Solmaris rhodoloma aggregation

Solmaris rhodoloma aggregation

One of the interesting things about Solmaris is that they are part of a family of medusae that predate exclusively on other gelatinous zooplankton. They have been known to eat arrow worms and doliolids, but now, because of our images, we also think they are eating larvaceans and small siphonophores as well. So finding the large aggregation of Solmaris actually generated another research question for us: what’s going on with the rest of the gelatinous zooplankton at and around this front? What are the main processes driving their distribution? Is predation pressure from Solmaris affecting them in any way?

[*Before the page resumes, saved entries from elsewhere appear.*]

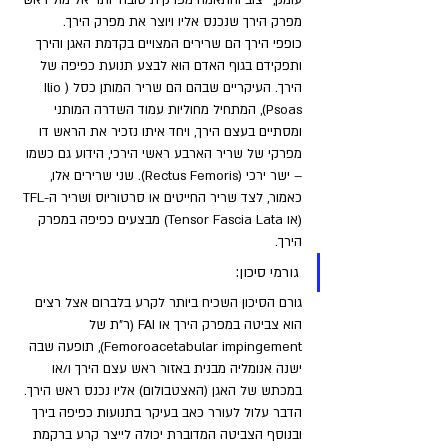
עומק, ייצוב והתאמה מפרקית טובה יותר אל מול ראש 
מפרק הירך שנכנס אליו ויוצר את מפרק הירך.
כופפי הירך הם שרירים המצויים בקדמת האגן והירך 
ותפקידם בגוף האדם הוא לבצע תנועת כפיפה של 
הירך. העיקריים שבהם הם שריר המותן כסל (Ilio 
Psoas), המתחיל מחוליות עמוד השדרה המותני 
ומסתיים בעצם הירך, ויחד איתו נזכיר את הראש דו 
מפרקי של שריר הארבע ראשי הירכי, הידוע גם כשמו 
– ישר ירכי (Rectus Femoris). שני שרירים אלו, 
כאמור, לצד שריר החייטים או סרטוריוס ושריר ה-TFL 
(או Tensor Fascia Lata) מבצעים כפיפה במפרק 
הירך.
גורמי סיכון: 
גורם הסיכון השכיח ביותר לקרע בלברום אצל רצים 
הוא צביטה במפרק הירך או FAI (ר"ת של 
Femoroacetabular impingement), תופעה שבה 
ישנה אנומליה מבנית באזור ראש עצם הירך ו/או 
במכתש של האגן (האצטבולום) אליו נכנס ראש הירך. 
הדבר עלול לעורר כאב בעיקר בתנועות כפיפה בירך 
ובנוסף הצביטה המדוברת יכולה לייצר קרע ברקמת 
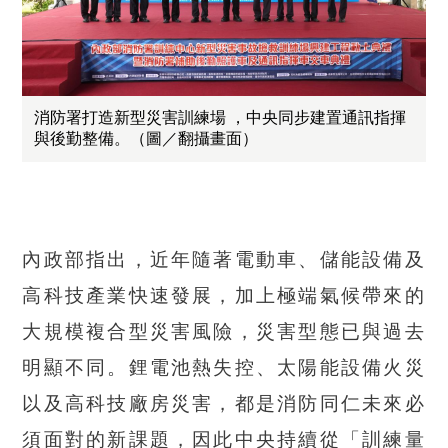
消防署打造新型災害訓練場 ，中央同步建置通訊指揮
與後勤整備。（圖／翻攝畫面）
內政部指出，近年隨著電動車、儲能設備及
高科技產業快速發展，加上極端氣候帶來的
大規模複合型災害風險，災害型態已與過去
明顯不同。鋰電池熱失控、太陽能設備火災
以及高科技廠房災害，都是消防同仁未來必
須面對的新課題，因此中央持續從「訓練量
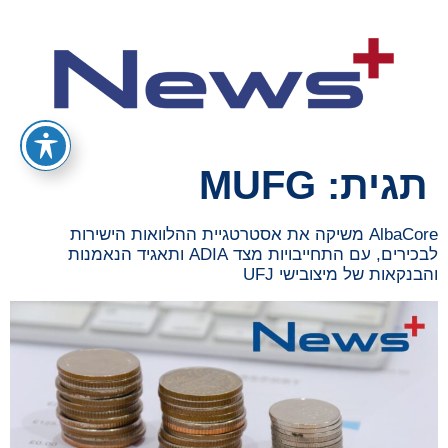
תגית:
MUFG
AlbaCore משיקה את אסטרטגיית ההלוואות הישירות
לבכירים, עם התחייבויות מצד ADIA ותאגיד הנאמנות
והבנקאות של מיצובישי UFJ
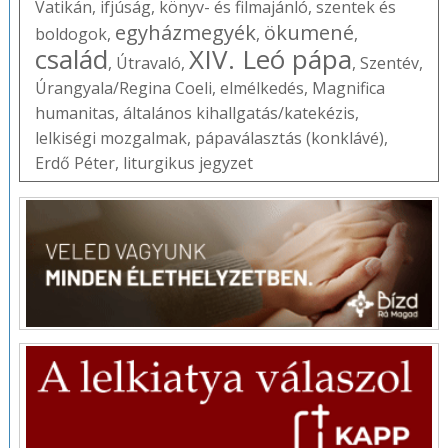
Vatikán
,
ifjúság
,
könyv- és filmajánló
,
szentek és
egyházmegyék
ökumené
boldogok
,
,
,
család
XIV. Leó pápa
,
Útravaló
,
,
Szentév
,
Úrangyala/Regina Coeli
,
elmélkedés
,
Magnifica
humanitas
,
általános kihallgatás/katekézis
,
lelkiségi mozgalmak
,
pápaválasztás (konklávé)
,
Erdő Péter
,
liturgikus jegyzet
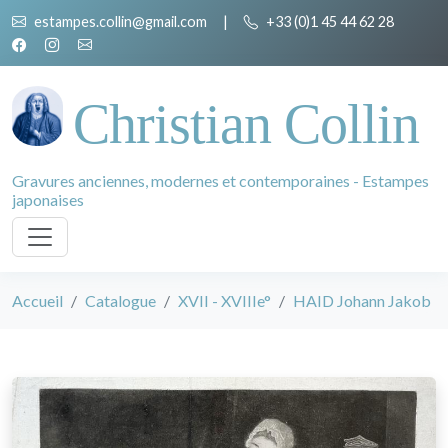
estampes.collin@gmail.com
|
+33 (0)1 45 44 62 28
Christian Collin
Gravures anciennes, modernes et contemporaines - Estampes
japonaises
Accueil
Catalogue
XVII - XVIIIe°
HAID Johann Jakob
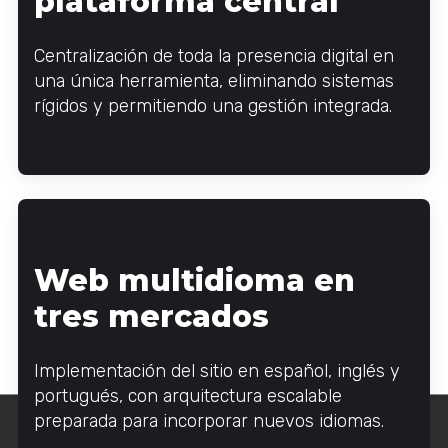
plataforma central
Centralización de toda la presencia digital en
una única herramienta, eliminando sistemas
rígidos y permitiendo una gestión integrada.
Web multidioma en
tres mercados
Implementación del sitio en español, inglés y
portugués, con arquitectura escalable
preparada para incorporar nuevos idiomas.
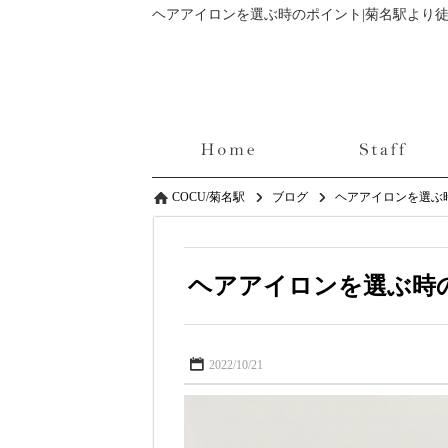
COCU/菊名駅
ブログ
ヘアアイロンを選ぶ
ヘアアイロンを選ぶ時
2022/10/21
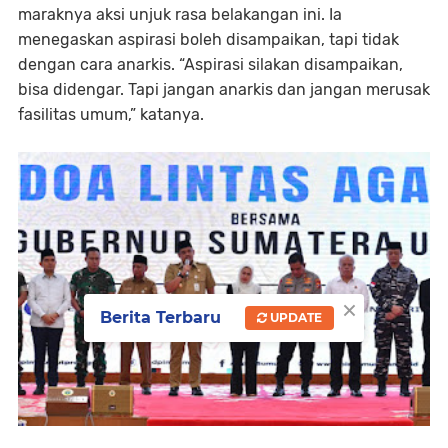
maraknya aksi unjuk rasa belakangan ini. Ia
menegaskan aspirasi boleh disampaikan, tapi tidak
dengan cara anarkis. “Aspirasi silakan disampaikan,
bisa didengar. Tapi jangan anarkis dan jangan merusak
fasilitas umum,” katanya.
×
Berita Terbaru
UPDATE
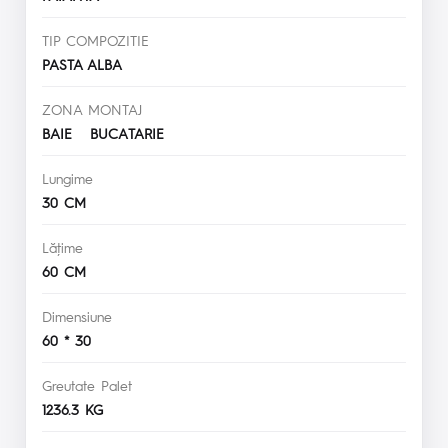
TIP COMPOZITIE
PASTA ALBA
ZONA MONTAJ
BAIE BUCATARIE
Lungime
30 CM
Lăţime
60 CM
Dimensiune
60 * 30
Greutate Palet
1236.3 KG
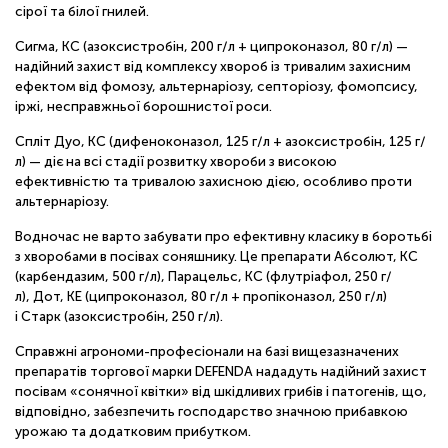
сірої та білої гнилей.
Сигма, КС (азоксистробін, 200 г/л + ципроконазол, 80 г/л) —
надійний захист від комплексу хвороб із тривалим захисним
ефектом від фомозу, альтернаріозу, септоріозу, фомопсису,
іржі, несправжньої борошнистої роси.
Спліт Дуо, КС (дифеноконазол, 125 г/л + азоксистробін, 125 г/
л) — діє на всі стадії розвитку хвороби з високою
ефективністю та тривалою захисною дією, особливо проти
альтернаріозу.
Водночас не варто забувати про ефективну класику в боротьбі
з хворобами в посівах соняшнику. Це препарати Абсолют, КС
(карбендазим, 500 г/л), Парацельс, КС (флутріафол, 250 г/
л), Дот, КЕ (ципроконазол, 80 г/л + пропіконазол, 250 г/л)
і Старк (азоксистробін, 250 г/л).
Справжні агрономи-професіонали на базі вищезазначених
препаратів торгової марки DEFENDA нададуть надійний захист
посівам «сонячної квітки» від шкідливих грибів і патогенів, що,
відповідно, забезпечить господарство значною прибавкою
урожаю та додатковим прибутком.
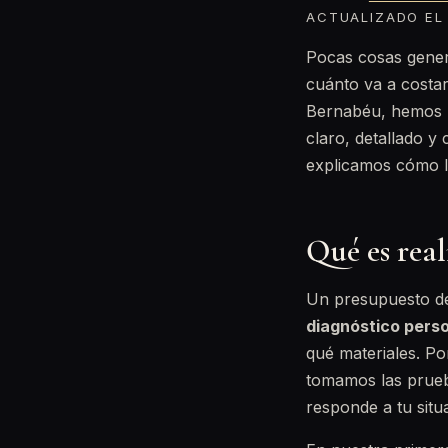
ACTUALIZADO EL 
Pocas cosas genera
cuánto va a costar
Bernabéu, hemos 
claro, detallado y
explicamos cómo l
Qué es rea
Un presupuesto den
diagnóstico pers
qué materiales. Po
tomamos las prueb
responde a tu situ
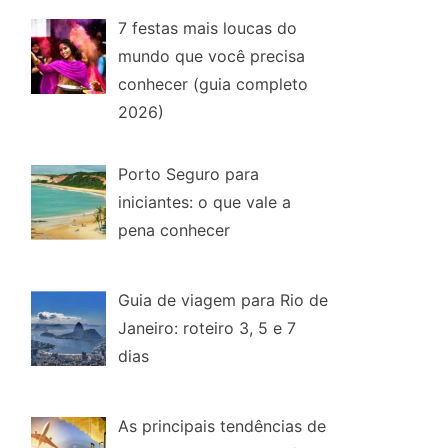
7 festas mais loucas do
mundo que você precisa
conhecer (guia completo
2026)
Porto Seguro para
iniciantes: o que vale a
pena conhecer
Guia de viagem para Rio de
Janeiro: roteiro 3, 5 e 7
dias
As principais tendências de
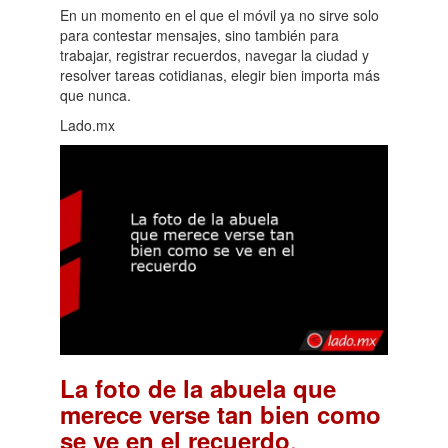
En un momento en el que el móvil ya no sirve solo
para contestar mensajes, sino también para
trabajar, registrar recuerdos, navegar la ciudad y
resolver tareas cotidianas, elegir bien importa más
que nunca.
Lado.mx
La foto de la abuela que
merece verse tan bien como
.
se ve en el recuerdo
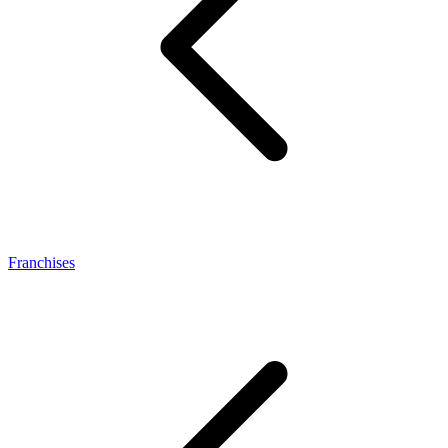
Franchises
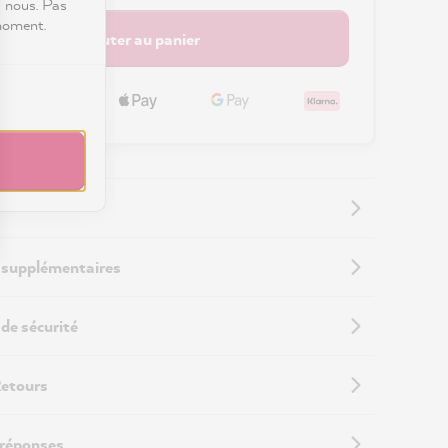
c nous. Pas
 moment.
Ajouter au panier
 supplémentaires
de sécurité
Retours
 réponses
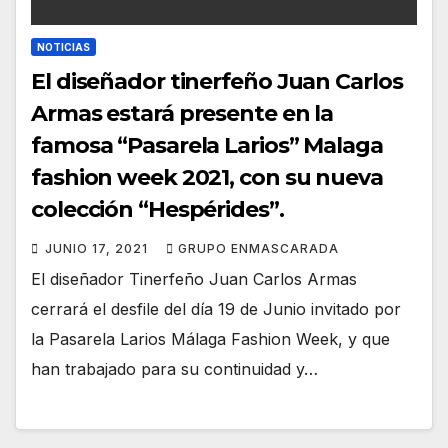
NOTICIAS
El diseñador tinerfeño Juan Carlos
Armas estará presente en la
famosa “Pasarela Larios” Malaga
fashion week 2021, con su nueva
colección “Hespérides”.
JUNIO 17, 2021
GRUPO ENMASCARADA
El diseñador Tinerfeño Juan Carlos Armas
cerrará el desfile del día 19 de Junio invitado por
la Pasarela Larios Málaga Fashion Week, y que
han trabajado para su continuidad y…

It turns out that the second question is much harder to answer than you would think. Not knowing exactly what Solmaris is eating, and how long they’ve been accumulating at the front makes it difficult for us to tell if they’re just happening upon a patch of prey or they have already eaten everything around them. One approach is to determine the movements and directions of the organisms, which is why we’re asking you to measure their orientation. We hope that knowing their orientation (and that of their potential prey) can help us model their movement patterns and “age” the Solmaris aggregation, so to speak. Of course, it’s possible that even with this data we will still not be able to determine how long Solmaris has been aggregating at the front. However, this kind of orientation information has never been acquired for jellyfish of this size and at this scale, so any data we gather will be new and interesting!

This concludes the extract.